2015-11-19 16:25 GMT+01:00 Ole Traupe <ole.traupe at tu-berlin.de>:

> Ok, I see. Nevertheless, thank you very much for your effort!
>
> I must say that I can't actually believe that no one knows an answer to
> this problem. It must affect MANY people using Samba DCs. According to all
> the tests on the wiki, everything is working fine. Then I pull the plug on
> my first DC and no one can log on. And this time I waited far longer than
> the suggested "refresh interval" of 15 min - even longer than the value
> called "TTL" in the GUI of 1h. I also tried "ipconfig /flushdns" on my
> windows client. Does not improve the situation. Only a reboot solves the
> issue. But that would be no acceptable practice for Linux member servers.
> And it doesn't seem to help, anyway (just tried this).
>
> It is one of the first and most important tests for a domain to see what
> happens if the first DC is down.
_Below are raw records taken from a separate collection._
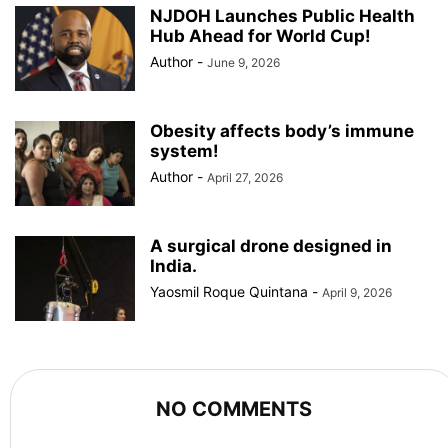
NJDOH Launches Public Health
Hub Ahead for World Cup!
Author
-
June 9, 2026
Obesity affects body’s immune
system!
Author
-
April 27, 2026
A surgical drone designed in
India.
Yaosmil Roque Quintana
-
April 9, 2026
NO COMMENTS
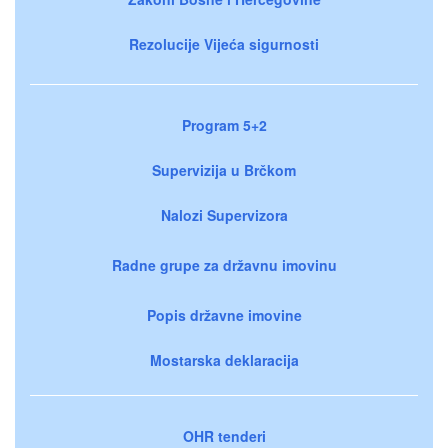
Rezolucije Vijeća sigurnosti
Program 5+2
Supervizija u Brčkom
Nalozi Supervizora
Radne grupe za državnu imovinu
Popis državne imovine
Mostarska deklaracija
OHR tenderi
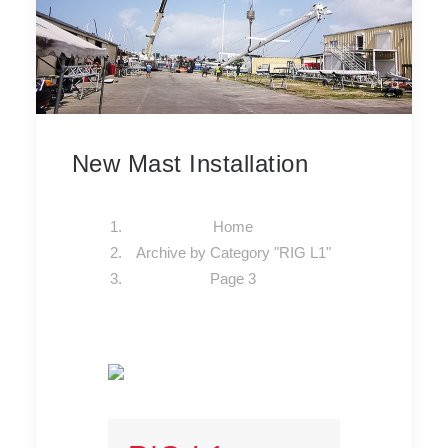
New Mast Installation
Home
Archive by Category "RIG L1"
Page 3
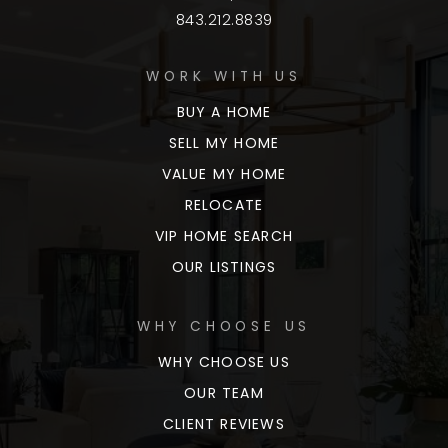
843.212.8839
WORK WITH US
BUY A HOME
SELL MY HOME
VALUE MY HOME
RELOCATE
VIP HOME SEARCH
OUR LISTINGS
WHY CHOOSE US
WHY CHOOSE US
OUR TEAM
CLIENT REVIEWS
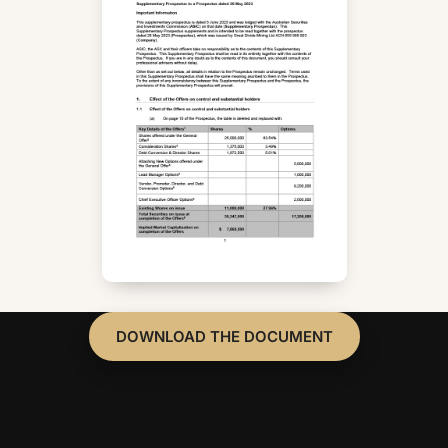
DOWNLOAD THE DOCUMENT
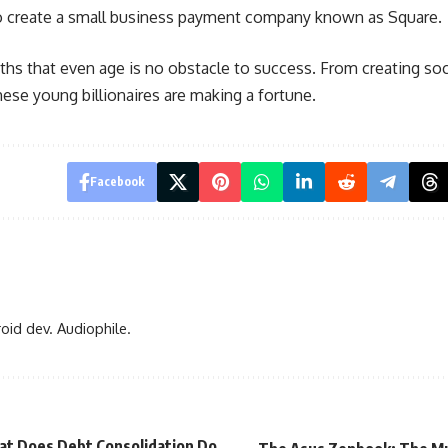
to create a small business payment company known as Square.
ths that even age is no obstacle to success. From creating
soc
ese young billionaires are making a fortune.
Facebook
oid dev. Audiophile.
t Does Debt Consolidation Do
Without a working take-over, other DCs are
> nothing more than backup (replication) targets, and the domain is not
> fail-safe.
>
> This can't be the end of the story, right?
>
> Ole
>
>
>
>
> Am 19.11.2015 um 14:04 schrieb mathias dufresne:
>
> No idea about your main issue, I was merely answering to your last
> question about changing SOA record.
>
> Here is another view of that command:
> samba-tool dns update <server> <zone> <name> SOA \
> 'OLDnameserver email serial refresh retry expire minimumttl' \
> 'NEWnameserver email serial refresh retry expire minimumttl'
>
> I'm not too confident with DNS internals so I'm not sure if the TTL you
> mentioned is or isn't "expire" or "minimumttl".
>
> After digging a little bit it seems previous line is completely wrong,
> neither "expire" nor "minimumttl" are "TTL".
> This because :
> dig -t SOA SAMBADOMAIN.TLD
> ...
> samba.domain.tld. 1715 IN      SOA     DC1.samba.domain.tld. 62 900 600
> 86400 3600
> ...
>
> And from what I just read in dig "ANSWER SECTION" the second field is the
> TTL, so 1715 in my case, which as nothing to do with "expire" (86400) or
> "minimumtll" (3600).
>
> And that makes me wondering how TTL can be less than "minimumttl"...
>
> So, the short way: the command I gave do not seem to be designed to help
> you changing TTL. Sorry : )
>
> Cheers,
>
> mathias
>
> 2015-11-19 13:43 GMT+01:00 Ole Traupe <ole.traupe at tu-berlin.de>:
>
>> Mathias, thank you very much for your comprehensive instructions!
>>
>> Just one question: Harry suggested that, in order to overcome the below
>> DNS related problems, the TTL would have to be adjusted (lowered). However,
>> the TTL seems to be the only time value not covered by the command provided
>> by you.
>>
>> Is it really the TTL that is the culprit or is it rather the first time
>> value (something like "Refresh value" in english)?
>>
>> Do you know this?
>>
>> Ole
>>
>>
>>
>> Am 19.11.2015 um 11:19 schrieb mathias dufresne:
>>
>> Hi Ole,
>>
>> You want to change SOA of your AD domain?
>>
>> Here some working command:
>> samba-tool dns update <working DC> samba.domain.tld \
>> samba.domain.tld SOA \
>> 'oldSOA.samba.domain.tld. hostmaster.samba.domain.tld. 58 900 600 86400
>> 3600' \
>> 'newSOA.samba.domain.tld. hostmaster.saba.domain.tld. 59 900 600 86400
>> 3600' -k yes
>>
>> This needs you performed some kinit before using an account able to
>> modify this entry (by default only administrator is able to that I expect).
>>
>> This must be done for the two DNS zones of your domain:
>> samba.domain.tld + _msdcs.samba.domain.tld
>>
>> First number of replacement record (here "59") is serial number.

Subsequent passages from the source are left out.